The study indicated that, unlike tau, the mere presence of amyloid in some participants’ brains was not related to the functionality of the salience network or their level of behavioral symptoms.
Iordan points out that the salience network is also known to be involved in certain psychiatric conditions and in frontotemporal dementia, which primarily features swift behavioral and personality changes.
Opportunities for Biomarker and Neuromodulation Applications
Iordan notes that PET scans for tau and amyloid are already being used in clinical environments to diagnose dementia and guide treatment strategies aimed at reducing amyloid buildup to slow cognitive decline.

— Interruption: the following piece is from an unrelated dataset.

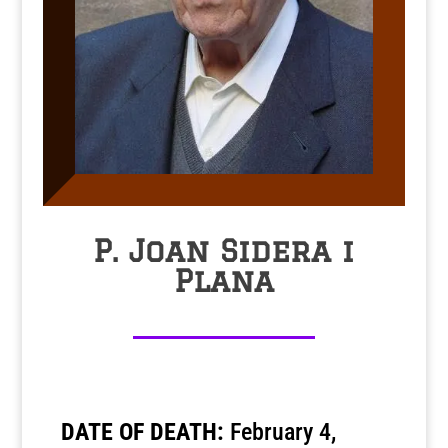
P. Joan Sidera i
Plana
DATE OF DEATH:
February 4,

Additionally, blood tests detecting tau and amyloid are emerging as potential biomarkers for dementia risk, which are significantly more affordable than PET scans, possibly paving the way for future research into tau’s role in behavioral changes.
Further research may also elucidate and possibly predict differences in the emergence of behavioral changes in individuals with dementia, alongside the rate of cognitive decline. This might also contribute to identifying those whose behavioral shifts are the earliest indicators of dementia risk, even before cognitive changes manifest.
But what excites Iordan and his team the most?
“Our findings present a functional target for potential intervention,” he stated. “We are soon expected to see if brain stimulation influences these relationships, thanks to a larger study led by Dr. Hampstead evaluating the effects of different levels of mild electrical currents applied to the brain. This larger study is nearing its conclusion, and we are eager to observe the results, so stay tuned!”
Researchers at RP-CNBI, under Hampstead’s direction, utilize neuropsychological assessments, various forms of neuroimaging, electrical and magnetic brain stimulation, along with rehabilitation methods, to develop and implement non-drug therapies for Alzheimer’s disease and related dementias.